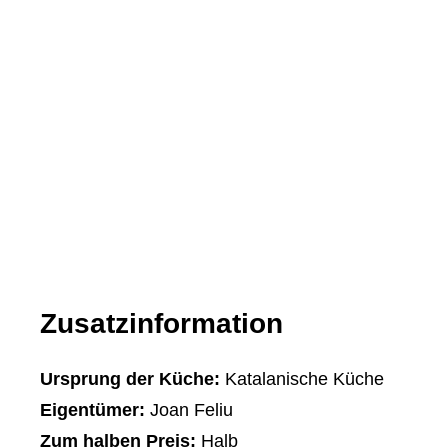
Zusatzinformation
Ursprung der Küche:
Katalanische Küche
Eigentümer:
Joan Feliu
Zum halben Preis:
Halb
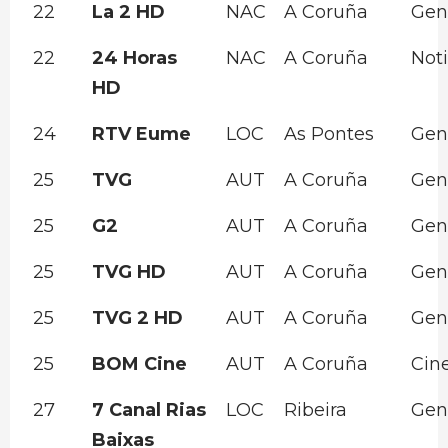
22
La 2 HD
NAC
A Coruña
Gen
22
24 Horas
NAC
A Coruña
Noti
HD
24
RTV Eume
LOC
As Pontes
Gen
25
TVG
AUT
A Coruña
Gen
25
G2
AUT
A Coruña
Gen
25
TVG HD
AUT
A Coruña
Gen
25
TVG 2 HD
AUT
A Coruña
Gen
25
BOM Cine
AUT
A Coruña
Cin
27
7 Canal Rias
LOC
Ribeira
Gen
Baixas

###

■ ASSIGNMENT: Report how many lines above include "Küche". Nothing else.

■ SOLUTION FOR THIS TASK: 2